Once you have located the line containing "Američke berze u blagom" in the material below, return it exactly along with each line after it through the line containing "500 i Nasdak, u fokusu".

» **Information given**
■ ■ ■

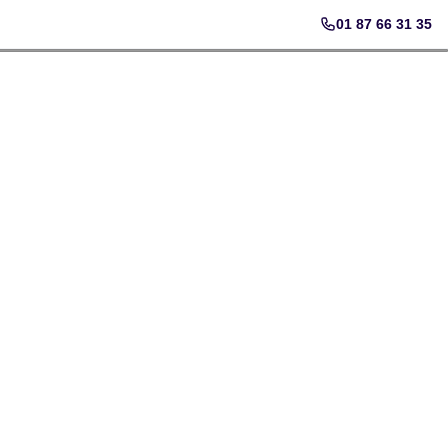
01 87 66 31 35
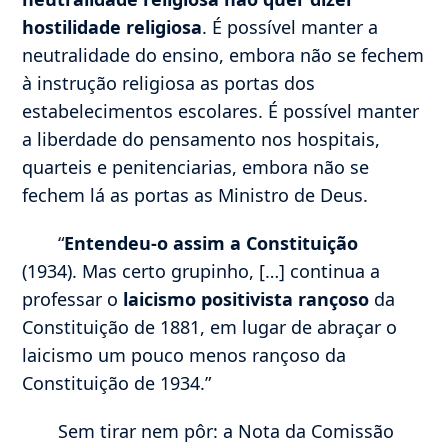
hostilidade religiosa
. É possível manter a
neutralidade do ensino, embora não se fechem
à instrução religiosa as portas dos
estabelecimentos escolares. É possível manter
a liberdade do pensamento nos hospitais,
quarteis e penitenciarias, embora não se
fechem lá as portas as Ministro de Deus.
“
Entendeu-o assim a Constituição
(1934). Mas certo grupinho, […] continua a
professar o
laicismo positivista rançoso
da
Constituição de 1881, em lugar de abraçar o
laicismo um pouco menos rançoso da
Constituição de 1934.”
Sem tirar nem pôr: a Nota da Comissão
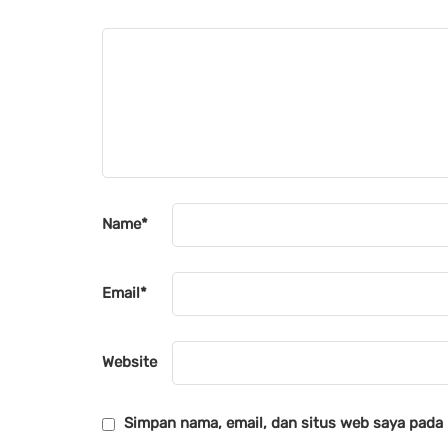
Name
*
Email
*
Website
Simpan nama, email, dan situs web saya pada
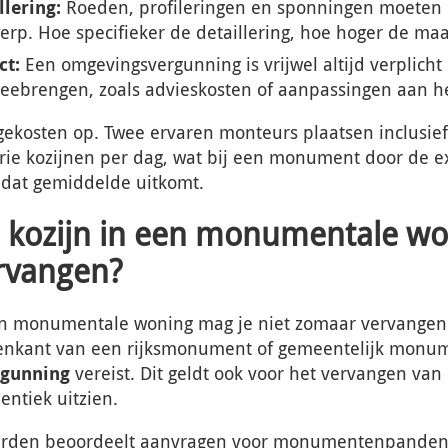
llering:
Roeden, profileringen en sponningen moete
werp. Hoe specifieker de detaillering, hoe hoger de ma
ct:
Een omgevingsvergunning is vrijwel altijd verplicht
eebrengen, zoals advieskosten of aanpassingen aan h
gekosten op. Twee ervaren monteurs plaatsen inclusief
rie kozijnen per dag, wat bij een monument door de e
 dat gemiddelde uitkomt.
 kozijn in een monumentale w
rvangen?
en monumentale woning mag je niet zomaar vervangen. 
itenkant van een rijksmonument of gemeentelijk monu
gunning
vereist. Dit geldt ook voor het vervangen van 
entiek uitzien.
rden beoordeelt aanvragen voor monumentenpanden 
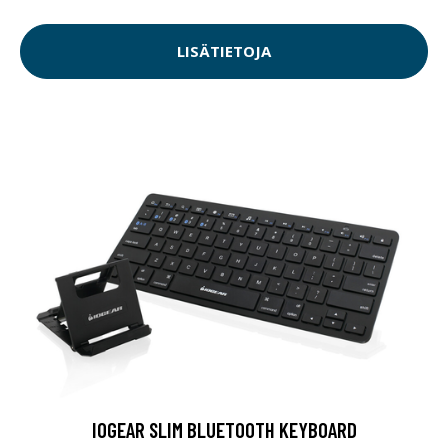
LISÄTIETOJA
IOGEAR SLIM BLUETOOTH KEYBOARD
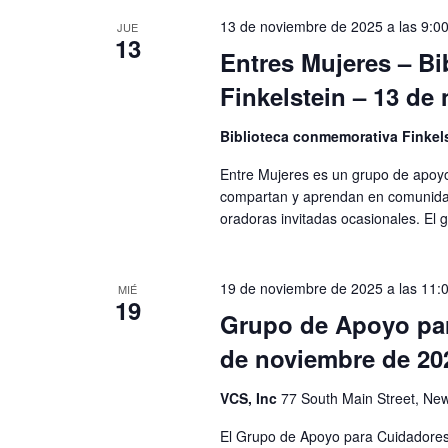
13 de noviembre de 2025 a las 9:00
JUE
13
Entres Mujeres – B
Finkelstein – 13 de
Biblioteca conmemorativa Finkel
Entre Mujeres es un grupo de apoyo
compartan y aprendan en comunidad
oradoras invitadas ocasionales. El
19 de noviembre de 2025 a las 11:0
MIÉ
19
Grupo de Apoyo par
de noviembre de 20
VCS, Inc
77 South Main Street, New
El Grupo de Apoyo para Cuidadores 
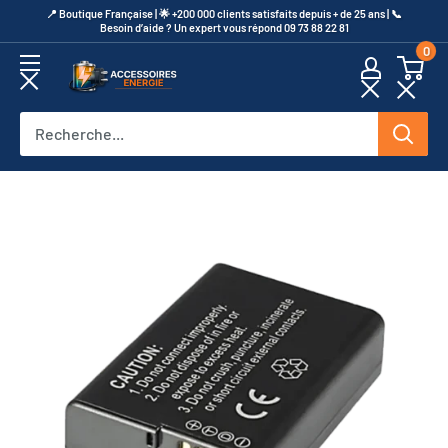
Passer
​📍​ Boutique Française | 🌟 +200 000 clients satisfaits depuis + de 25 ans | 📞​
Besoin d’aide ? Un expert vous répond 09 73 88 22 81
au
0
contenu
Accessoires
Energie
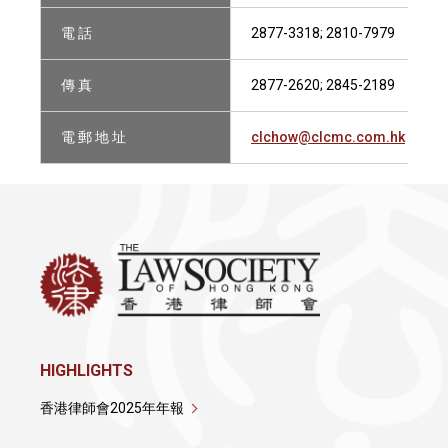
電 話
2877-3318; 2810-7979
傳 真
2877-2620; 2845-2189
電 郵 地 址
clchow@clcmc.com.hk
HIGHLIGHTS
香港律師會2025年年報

■ ■ ■

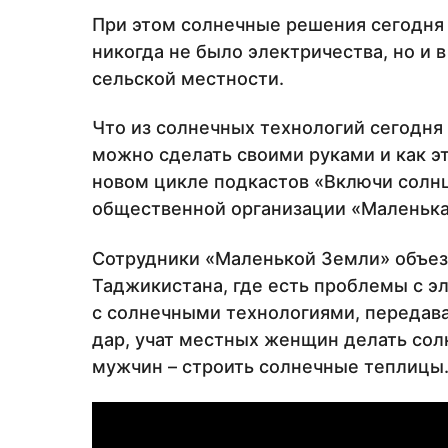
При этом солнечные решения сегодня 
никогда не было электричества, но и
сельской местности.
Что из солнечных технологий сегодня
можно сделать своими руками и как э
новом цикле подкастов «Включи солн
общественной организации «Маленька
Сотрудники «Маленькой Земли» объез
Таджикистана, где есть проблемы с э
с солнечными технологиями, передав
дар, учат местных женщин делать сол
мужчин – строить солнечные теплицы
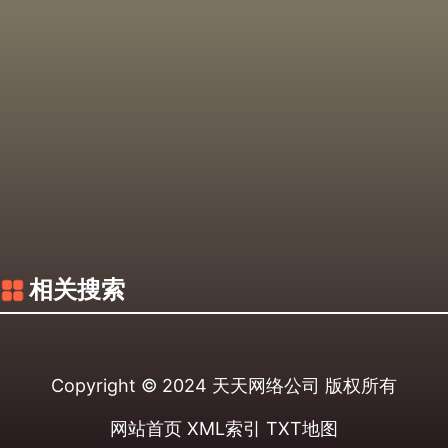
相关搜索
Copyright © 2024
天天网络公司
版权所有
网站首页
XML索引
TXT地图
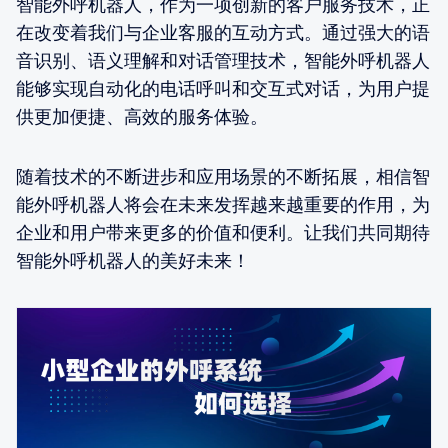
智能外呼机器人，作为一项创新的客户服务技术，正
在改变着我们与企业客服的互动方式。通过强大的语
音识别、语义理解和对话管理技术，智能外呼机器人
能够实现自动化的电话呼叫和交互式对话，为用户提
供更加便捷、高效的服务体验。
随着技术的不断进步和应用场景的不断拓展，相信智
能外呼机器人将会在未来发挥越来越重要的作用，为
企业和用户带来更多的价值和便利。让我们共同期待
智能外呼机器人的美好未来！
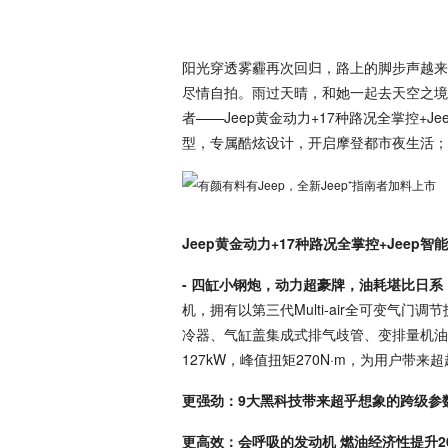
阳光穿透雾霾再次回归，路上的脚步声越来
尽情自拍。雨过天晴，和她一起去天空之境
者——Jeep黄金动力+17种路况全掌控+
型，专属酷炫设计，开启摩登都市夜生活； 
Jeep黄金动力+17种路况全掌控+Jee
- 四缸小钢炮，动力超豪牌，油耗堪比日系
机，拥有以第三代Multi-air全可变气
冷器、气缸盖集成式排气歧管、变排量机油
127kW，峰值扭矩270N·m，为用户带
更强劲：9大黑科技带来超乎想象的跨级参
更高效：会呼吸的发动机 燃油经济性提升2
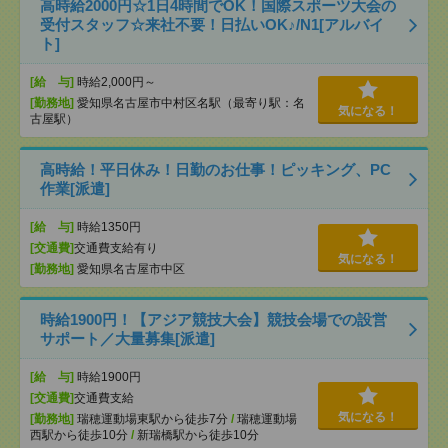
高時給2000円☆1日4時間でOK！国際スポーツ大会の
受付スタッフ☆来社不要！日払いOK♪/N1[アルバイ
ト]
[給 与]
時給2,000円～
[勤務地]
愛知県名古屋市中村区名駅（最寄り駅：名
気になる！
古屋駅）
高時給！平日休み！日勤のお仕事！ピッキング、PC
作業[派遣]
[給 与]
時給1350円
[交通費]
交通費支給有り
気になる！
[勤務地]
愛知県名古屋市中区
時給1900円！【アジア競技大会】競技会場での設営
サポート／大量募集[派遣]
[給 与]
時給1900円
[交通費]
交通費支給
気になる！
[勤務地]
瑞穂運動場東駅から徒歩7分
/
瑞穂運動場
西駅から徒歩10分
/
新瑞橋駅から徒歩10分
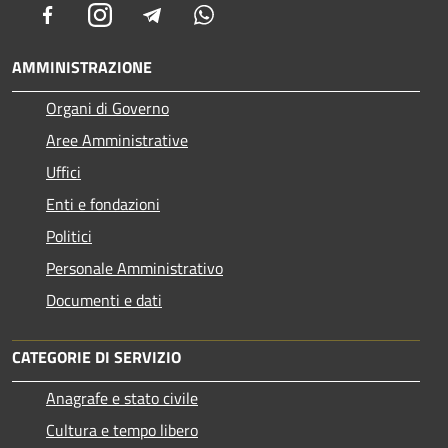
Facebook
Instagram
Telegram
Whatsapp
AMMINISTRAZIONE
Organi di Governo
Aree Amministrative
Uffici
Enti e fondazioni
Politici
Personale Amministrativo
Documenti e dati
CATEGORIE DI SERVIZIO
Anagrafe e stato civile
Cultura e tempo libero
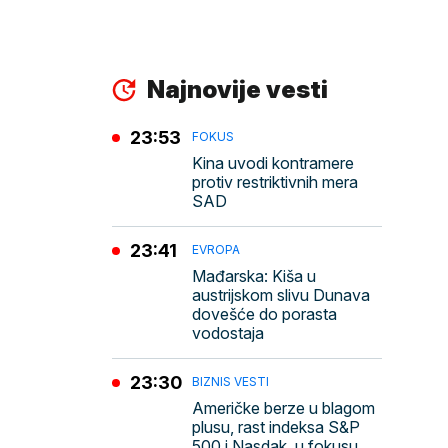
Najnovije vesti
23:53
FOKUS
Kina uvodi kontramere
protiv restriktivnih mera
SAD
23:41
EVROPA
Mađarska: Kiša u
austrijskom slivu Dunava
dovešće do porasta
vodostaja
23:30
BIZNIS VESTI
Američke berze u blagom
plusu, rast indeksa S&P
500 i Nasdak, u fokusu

■ ■ ■

» **Answer below**
Američke berze u blagom
plusu, rast indeksa S&P
500 i Nasdak, u fokusu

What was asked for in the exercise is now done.